Preliminary analysis of the whole genome sequences of a clinical MSSA and its presumed MRSA progeny isolate

  • Ad Fluit, University Medical Center Utrecht, The Netherlands
  • Mr Alexander Bloemendaal, The Netherlands
  • Background. Previously, we isolated an MSSA from a patient followed a few weeks later by the isolation of an MRSA. PFGE and southern hybridization demonstrated that the fingerprints were identical except for the fragment carrying SCCmec. Also the presumptive donor of the SCCmec was isolated from the same patient. Both isolates belong to ST30.
    The aim of this study was to sequence the whole genomes of both the MSSA and MRSA isolate and compare the genomes [Wielders et al, Lancet 2001, 358:424].
    Methods. The whole genome of the MSSA and MRSA was sequenced using a Genome Sequencer FLX system with 454 sequencing technology (Roche, Germany) at KeyGene (The Netherlands). The sequences were also compared with that of MRSA252, an EMRSA-16 which belongs to ST36 and CC30.
    Results. A total of 45 and 136 contigs >1 kb were obtained with a total genome coverage of 23.5 and 9.4 times for the MSSA and MRSA, respectively. The size of both genomes is 2.8 Mb compared to 2.9 Mb for MRSA252. The order of contigs has been established, but intervening sequences still need to be determined. Mapping of predicted coding sequences showed that the only major difference between the MSSA and MRSA is SCCmec (20 kb, type IV). Approximately 40 minor differences, such as length of coding regions, were observed. The majority can be easily explained by the fact that these are located at edges of the contigs. Additional sequencing will be required to verify these differences.

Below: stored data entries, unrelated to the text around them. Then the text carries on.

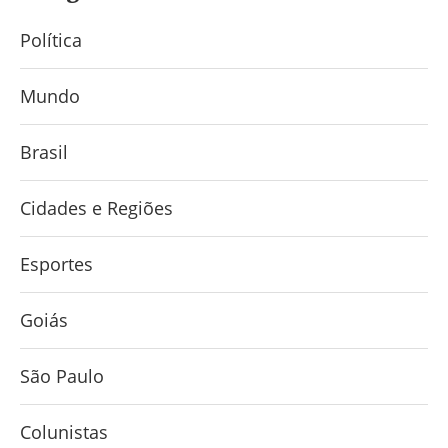
Política
Mundo
Brasil
Cidades e Regiões
Esportes
Goiás
São Paulo
Colunistas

    The sequences of both isolates are similar that of MRSA252. The phages present in both strains closely resemble each other indicating that these may not be exchanged easily. But differences in νSaα (encoding mainly exotoxins and putative lipoproteins) and νSaß (encoding a serine protease cluster and several enterotoxins) are observed. Both elements appear to lack the modification enzyme of the restriction/modification system compared to MRSA252. In addition, both the MSSA and MRSA lacked Tn554 compared to MRSA252. However, the MSSA and MRSA contained a SaPI2-like element containing the tst-1 gene encoding toxic shock syndrome toxin, which is usually absent in ST30 isolates. In addition, the MSSA and MRSA encode SdrD which is probably involved in adhesion.
    Conclusion. The genomes of the MSSA and its presumed progeny MRSA are nearly completely identical except for the SCCmec. The isolates are largely similar to MRSA252, but some additional genes are present in the MSSA and MRSA such as tst-1.